At the Nasdaq, nearly 1.5 billion shares exchanged hands, with advancing stocks edging ahead of decliners 15 to 14.

"Liquidity is not yet flowing to those areas of the credit markets that need liquidity most, such as toward the mortgage market and the commercial paper markets," said Tony Crescenzi, fixed-income analyst at Miller Tabak. "Yields have plunged sufficiently enough today to indicate that the psychotic atmosphere that has gripped the financial markets recently remains in place."

Yields on Treasury bills declined sharply as money market funds unloaded asset-backed commercial paper in exchange for the shortest-maturity government debt, with three-month yields down the most since the 1987 market crash.

"Heavy buying, particularly in the very shortest dated Treasury bills at rates below 2% reflected craven fear," said analysts at Action Economics LLC. "Investors were reportedly getting out of even supposedly 'safe' money markets, and taking cover in T-bills, especially after several 'enhanced" money market funds were hurt by their exposure to the now shaky commercial paper market."

The latest reminder of the trouble sparking the credit crunch now roiling the markets came from Thornburg Mortgage Inc. which said it sold a "substantial" part of its triple-A-rated mortgage securities portfolio.

Thornburg, a residential-mortgage lender focused on jumbo adjustable-rate loans, will report a third-quarter capital loss of about $930 million as a result of the mortgage-securities sales, the company said in a statement.
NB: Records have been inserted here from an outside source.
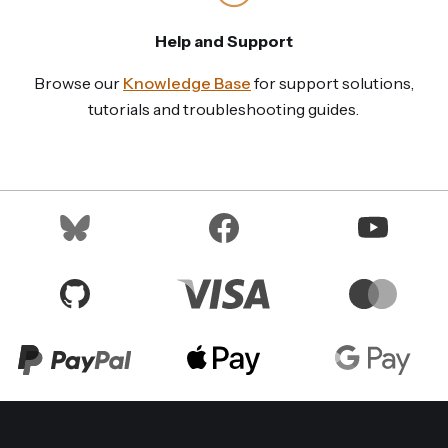
Help and Support
Browse our
Knowledge Base
for support solutions,
tutorials and troubleshooting guides.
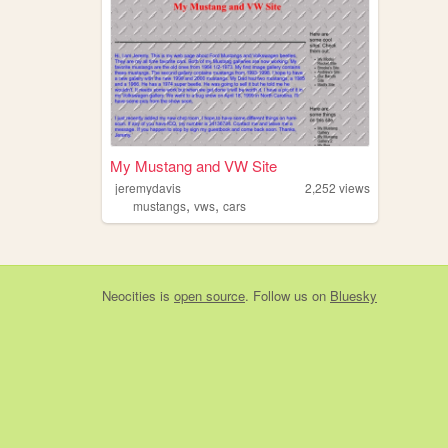
My Mustang and VW Site
jeremydavis
2,252
views
,
,
mustangs
vws
cars
Neocities
is
open source
. Follow us on
Bluesky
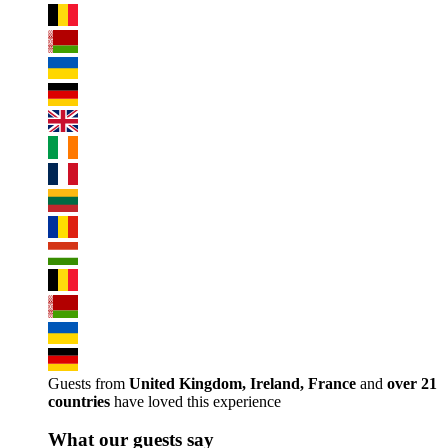
Guests from
United Kingdom, Ireland, France
and
over 21
countries
have loved this experience
What our guests say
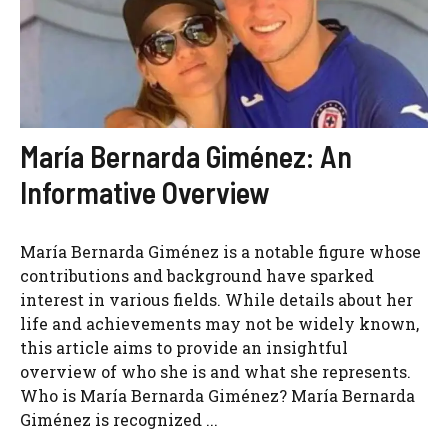
María Bernarda Giménez: An
Informative Overview
María Bernarda Giménez is a notable figure whose
contributions and background have sparked
interest in various fields. While details about her
life and achievements may not be widely known,
this article aims to provide an insightful
overview of who she is and what she represents.
Who is María Bernarda Giménez? María Bernarda
Giménez is recognized ...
Thornburg's stock fell 9.8%.

"When we get fresh evidence of what is going wrong, the markets tend not to be able to hold onto any gains," said Art Hogan, chief market strategist at Jefferies & Co.
Others impacted by the global credit crunch include FCStone Group Inc. which on Monday said it anticipates a $3.5 million charge after losing 25% of its investment with Sentinel Management Group, which filed for bankruptcy on Friday.

Stunted growth?

With investors focused on developments in the credit markets, the market displayed little reaction to an indication of slow growth for the rest of the year, with U.S. leading economic indicators increasing 0.4% in July, according to the Conference Board.